The Structured Event Log (SEL)
Every state change in WattSwarm is recorded as a signed event appended to the Structured Event Log. The SEL is:
- Append-only — events are never edited or deleted. Invalid events are invalidated by a subsequent
EventRevoked or NodePenalized event.
- Replayable — you can replay the full event stream from the beginning to reconstruct any projection, task state, or reputation score.
- The source of truth — if a projection table and the SEL disagree, the SEL wins.
Each event carries a protocol_version, an author_node_id, an epoch, a created_at timestamp, and an event_kind. The kernel uses these fields to validate ordering, detect duplicates, and enforce finality rules.
PostgreSQL as node-local source of truth
Each node stores its SEL, projections, leases, votes, knowledge, reputation, and run-queue state in a local PostgreSQL database. This database is never replicated to other nodes.
Nodes do not share a database. Copying a PostgreSQL database between nodes is not a supported sync method. Use the P2P event pipeline instead.
The default schema is public. Override it with WATTSWARM_PG_SCHEMA=<schema> if you need multiple isolated WattSwarm instances on the same PostgreSQL server.
How nodes sync
Nodes stay consistent by exchanging signed events, not database rows.
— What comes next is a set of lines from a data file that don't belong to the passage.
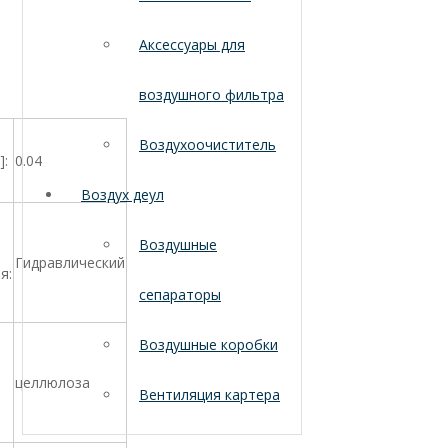
Аксессуары для
воздушного фильтра
Воздухоочиститель
]:
0.04
Воздух деул
Воздушные
Гидравлический
я:
сепараторы
Воздушные коробки
целлюлоза
Вентиляция картера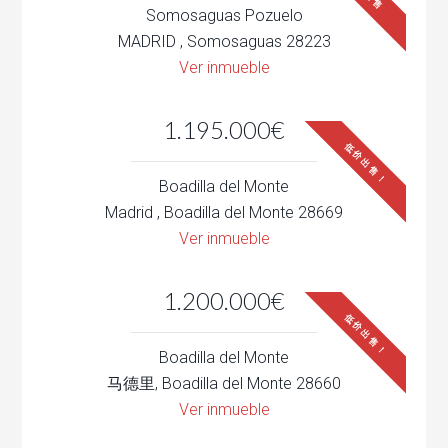
Somosaguas Pozuelo
MADRID , Somosaguas 28223
Ver inmueble
1.195.000€
低价出售！
Boadilla del Monte
Madrid , Boadilla del Monte 28669
Ver inmueble
1.200.000€
低价出售！
Boadilla del Monte
马德里, Boadilla del Monte 28660
Ver inmueble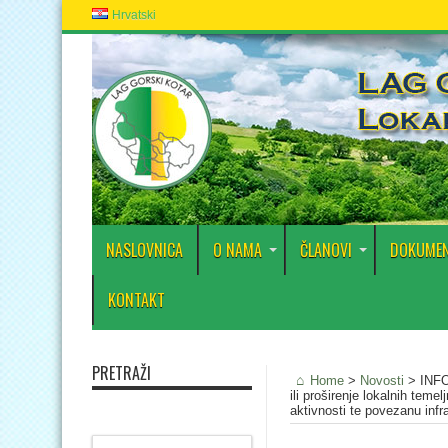
Hrvatski
NASLOVNICA
O NAMA
ČLANOVI
DOKUMEN
KONTAKT
PRETRAŽI
Home
>
Novosti
>
INFO
ili proširenje lokalnih teme
aktivnosti te povezanu in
The sync flow works like this:
- A node authors a local event and writes it to its SEL.
- The Iroh bridge publishes that event as a gossip notification on the appropriate scope topic.
- Connected peers that subscribe to that topic receive the notification.
- Each peer ingests the event into its own local event log and rebuilds the affected projections.
- Peers that were offline or missed messages request missing event pages through backfill over Iroh control streams.
- Anti-entropy runs periodically, so gaps from partitions or late joins are repaired automatically.
Large content bodies (candidate outputs, evidence blobs, topic message bodies) travel separately over Iroh’s BLAKE3-addressed transfer layer. Control-plane events carry a content reference; the receiving node fetches the body on demand.
Kernel crate boundary
The following crates form the kernel boundary. Everything inside this boundary is coordination logic; everything outside is transport, storage, or UI.
| Crate | Role |
|---|
node-core | Core node process: task lifecycle, evidence, voting, finality, knowledge, and SEL ingestion. |
storage-core | PostgreSQL schema, projections, and query helpers. |
policy-engine | Built-in verification policies (vp.schema_only.v1, vp.schema_thresholds.v1, vp.crosscheck.v1). |
protocol | Canonical event types, task contract types, and payload definitions. |
crypto | Ed25519 identity, event signing, candidate hashing, and vote commit hashing. |
runtime-client | HTTP client the kernel uses to call executor /execute and /verify endpoints. |
You can run the kernel fully without the UI. Remove or ignore ui/* and drive everything through the CLI or the kernel’s HTTP API.